(Beginning of INFORMATION PROVIDED)

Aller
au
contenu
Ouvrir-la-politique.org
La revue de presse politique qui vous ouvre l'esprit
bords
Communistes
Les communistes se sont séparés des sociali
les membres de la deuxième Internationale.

(End of INFORMATION PROVIDED)
(Beginning of INFORMATION PROVIDED)

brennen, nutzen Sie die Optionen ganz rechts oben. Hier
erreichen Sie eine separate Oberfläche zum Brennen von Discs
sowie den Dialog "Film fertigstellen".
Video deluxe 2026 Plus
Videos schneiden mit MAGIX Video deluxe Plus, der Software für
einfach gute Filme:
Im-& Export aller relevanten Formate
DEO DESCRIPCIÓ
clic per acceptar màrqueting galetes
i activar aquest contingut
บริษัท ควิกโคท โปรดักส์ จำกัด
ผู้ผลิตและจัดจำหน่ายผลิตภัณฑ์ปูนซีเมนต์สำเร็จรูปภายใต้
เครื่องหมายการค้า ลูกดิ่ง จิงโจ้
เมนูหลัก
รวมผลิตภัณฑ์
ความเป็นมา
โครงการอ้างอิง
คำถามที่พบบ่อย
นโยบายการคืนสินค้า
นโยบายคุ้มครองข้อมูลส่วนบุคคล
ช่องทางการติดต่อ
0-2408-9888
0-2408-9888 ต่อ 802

(End of INFORMATION PROVIDED)
(Beginning of INFORMATION PROVIDED)

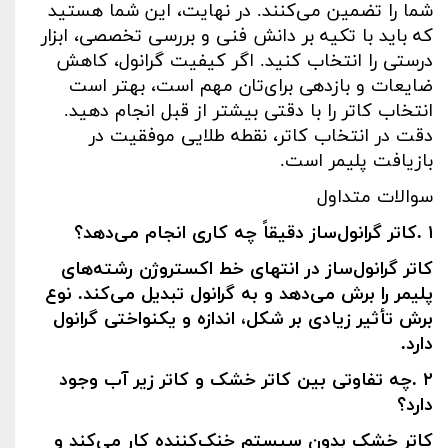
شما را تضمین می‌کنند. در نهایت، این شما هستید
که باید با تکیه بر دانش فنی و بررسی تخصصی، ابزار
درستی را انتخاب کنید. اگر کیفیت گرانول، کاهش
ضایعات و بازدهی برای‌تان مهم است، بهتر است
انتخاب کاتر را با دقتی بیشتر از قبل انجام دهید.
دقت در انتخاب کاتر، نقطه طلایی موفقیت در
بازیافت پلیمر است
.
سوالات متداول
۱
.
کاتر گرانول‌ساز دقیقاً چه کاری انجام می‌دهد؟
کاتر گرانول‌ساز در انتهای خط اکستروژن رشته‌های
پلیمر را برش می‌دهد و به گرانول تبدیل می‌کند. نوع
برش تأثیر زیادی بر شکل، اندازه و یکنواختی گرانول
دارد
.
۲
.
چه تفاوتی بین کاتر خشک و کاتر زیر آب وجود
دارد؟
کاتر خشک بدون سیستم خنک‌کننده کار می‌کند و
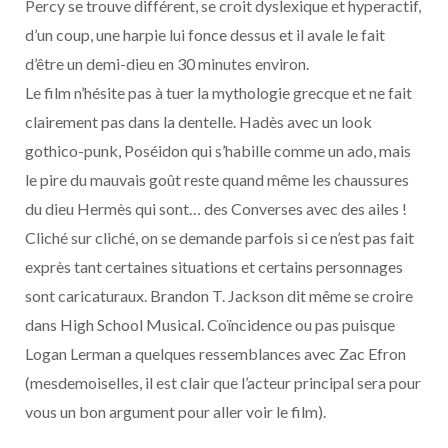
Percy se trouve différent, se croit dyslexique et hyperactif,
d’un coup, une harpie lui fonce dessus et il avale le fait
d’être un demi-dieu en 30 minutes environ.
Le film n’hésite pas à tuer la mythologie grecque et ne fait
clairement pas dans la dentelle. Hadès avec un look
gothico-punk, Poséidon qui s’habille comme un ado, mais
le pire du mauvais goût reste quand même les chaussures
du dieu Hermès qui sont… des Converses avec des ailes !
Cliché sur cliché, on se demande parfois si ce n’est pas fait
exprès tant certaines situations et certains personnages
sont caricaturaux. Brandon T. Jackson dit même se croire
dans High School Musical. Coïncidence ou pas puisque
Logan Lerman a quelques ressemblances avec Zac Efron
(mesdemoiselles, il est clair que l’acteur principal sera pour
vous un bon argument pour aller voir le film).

(End of INFORMATION PROVIDED)

• _AIM OF THE TASK_
Every line above from the line with "gothico-punk, Poséidon qui" to the line with "vous un bon" is wanted, ends included; write them out exactly and add no other line.

• _EXERCISE RESULT_
gothico-punk, Poséidon qui s’habille comme un ado, mais
le pire du mauvais goût reste quand même les chaussures
du dieu Hermès qui sont… des Converses avec des ailes !
Cliché sur cliché, on se demande parfois si ce n’est pas fait
exprès tant certaines situations et certains personnages
sont caricaturaux. Brandon T. Jackson dit même se croire
dans High School Musical. Coïncidence ou pas puisque
Logan Lerman a quelques ressemblances avec Zac Efron
(mesdemoiselles, il est clair que l’acteur principal sera pour
vous un bon argument pour aller voir le film).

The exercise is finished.